Detaining immigrants has become a profitable business, and the niche industry is showing no signs of slowing down. The number of undocumented immigrants the U.S. federal government jails has grown by at least 65 percent in the last six years. In 2002, the average daily population of immigration detainees was 20,838 people, according to ICE records. By 2008, the average daily population had grown to 31,345.

Since 2003, more than a million people have been processed through federal immigration lockups, which are part of a network of at least 300 local, state and federal lockups, including seven contracted detention facilities. GEO operates four of those seven for-profit prisons.

Numerous investigations and reports have documented problems at GEO's immigration detention facilities.

At the company's Northwest Detention Center in Tacoma, Washington, federal prosecutors charged a GEO prison administrator in September 2008 with "knowingly and willfully making materially false, fictitious, and fraudulent statements to senior special agents" with ICE, according to court filings. A February 2008 audit found that over a period of more than two years ending in November 2005, GEO hired nearly 100 guards without performing the required criminal background checks. The GEO employee responsible, Sylvia Wong, pleaded guilty. In the plea agreement the federal government stated that Wong falsified documents "because of the pressure she felt" while working at the GEO lockup to get security personnel hired at the detention center "as quickly as possible."

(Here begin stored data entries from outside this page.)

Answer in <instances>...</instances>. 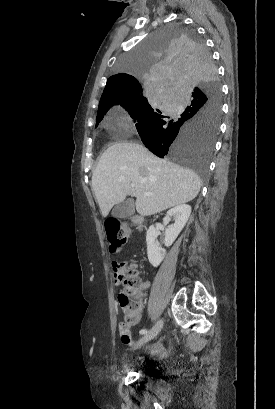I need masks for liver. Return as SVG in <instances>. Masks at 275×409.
Here are the masks:
<instances>
[{"label": "liver", "mask_w": 275, "mask_h": 409, "mask_svg": "<svg viewBox=\"0 0 275 409\" xmlns=\"http://www.w3.org/2000/svg\"><path fill=\"white\" fill-rule=\"evenodd\" d=\"M92 186L102 217L127 194L136 196L137 213L148 217L195 198L201 180L191 168L158 158L138 142H115L94 168Z\"/></svg>", "instance_id": "1"}]
</instances>
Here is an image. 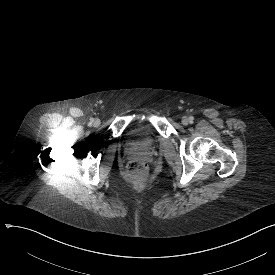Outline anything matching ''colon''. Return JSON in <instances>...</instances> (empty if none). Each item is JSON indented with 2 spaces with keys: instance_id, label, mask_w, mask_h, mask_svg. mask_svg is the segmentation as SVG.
I'll return each instance as SVG.
<instances>
[{
  "instance_id": "5ec220e1",
  "label": "colon",
  "mask_w": 275,
  "mask_h": 275,
  "mask_svg": "<svg viewBox=\"0 0 275 275\" xmlns=\"http://www.w3.org/2000/svg\"><path fill=\"white\" fill-rule=\"evenodd\" d=\"M128 171L131 174L143 175L146 171V164L141 160L132 161L128 165Z\"/></svg>"
}]
</instances>
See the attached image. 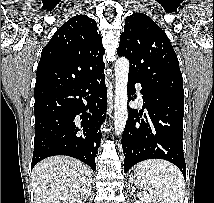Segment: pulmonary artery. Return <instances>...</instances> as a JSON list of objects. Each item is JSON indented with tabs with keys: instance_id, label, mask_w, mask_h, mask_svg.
I'll return each instance as SVG.
<instances>
[{
	"instance_id": "pulmonary-artery-1",
	"label": "pulmonary artery",
	"mask_w": 214,
	"mask_h": 203,
	"mask_svg": "<svg viewBox=\"0 0 214 203\" xmlns=\"http://www.w3.org/2000/svg\"><path fill=\"white\" fill-rule=\"evenodd\" d=\"M137 94L140 100H142L141 86L140 84H136Z\"/></svg>"
}]
</instances>
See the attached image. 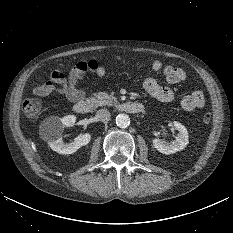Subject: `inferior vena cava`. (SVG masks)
Returning <instances> with one entry per match:
<instances>
[{
	"mask_svg": "<svg viewBox=\"0 0 233 233\" xmlns=\"http://www.w3.org/2000/svg\"><path fill=\"white\" fill-rule=\"evenodd\" d=\"M111 114L107 109H100L96 113V118L101 122H108L110 120Z\"/></svg>",
	"mask_w": 233,
	"mask_h": 233,
	"instance_id": "obj_1",
	"label": "inferior vena cava"
}]
</instances>
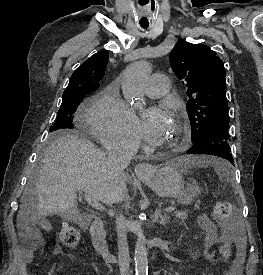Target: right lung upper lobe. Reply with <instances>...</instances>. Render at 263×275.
<instances>
[{
	"label": "right lung upper lobe",
	"mask_w": 263,
	"mask_h": 275,
	"mask_svg": "<svg viewBox=\"0 0 263 275\" xmlns=\"http://www.w3.org/2000/svg\"><path fill=\"white\" fill-rule=\"evenodd\" d=\"M109 52L100 51L86 60L71 76L64 94L77 91L91 93L99 86L107 66Z\"/></svg>",
	"instance_id": "right-lung-upper-lobe-1"
}]
</instances>
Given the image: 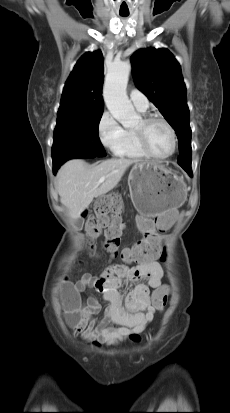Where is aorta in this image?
Here are the masks:
<instances>
[{
	"label": "aorta",
	"mask_w": 230,
	"mask_h": 413,
	"mask_svg": "<svg viewBox=\"0 0 230 413\" xmlns=\"http://www.w3.org/2000/svg\"><path fill=\"white\" fill-rule=\"evenodd\" d=\"M130 71L131 65L127 61L113 64L108 70L103 89L109 112L124 127L134 125L139 119L126 93Z\"/></svg>",
	"instance_id": "1"
}]
</instances>
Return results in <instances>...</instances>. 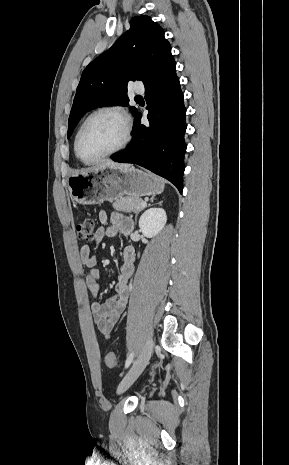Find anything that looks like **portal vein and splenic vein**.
<instances>
[{
  "instance_id": "1",
  "label": "portal vein and splenic vein",
  "mask_w": 289,
  "mask_h": 465,
  "mask_svg": "<svg viewBox=\"0 0 289 465\" xmlns=\"http://www.w3.org/2000/svg\"><path fill=\"white\" fill-rule=\"evenodd\" d=\"M141 205H142V206H146V202H145V201H142Z\"/></svg>"
}]
</instances>
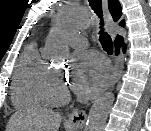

Two months before the fraud charges, a study by the Seattle University School of Law and the nonprofit group OneAmerica reported that conditions at the Tacoma facility violated both international and domestic laws that grant detained immigrants the right to food, due process and humane treatment.

Federal immigration officials have the authority to incarcerate undocumented immigrants, asylum-seekers, and even lawful permanent residents while they await hearings with immigration judges or appeal decisions. ICE reports the average length of stay is 30 days, but detentions can last years, according to a November 2008 ICE fact sheet.

Pramila Jayapal, executive director with OneAmerica, took part in interviewing a random sample of more than 40 immigrants detained at the Northwest Detention Center, which holds approximately 1,000 immigrants at any given time.

"It's a very giant concrete box. It's just like a jail," said Jayapal. "You're only supposed to meet in the client area, which is only a few rooms."

One inmate from Mexico, Hector Pena-Ortiz, told interviewers that guards had interrogated and handcuffed him twice, demanding that he sign immediate deportation papers despite the fact that he had a pending appeal. Under federal law, immigrants cannot be deported from the United States if their immigration legal cases are still pending. During one of the incidents, guards admitted to having a file on the wrong inmate, Pena-Ortiz said.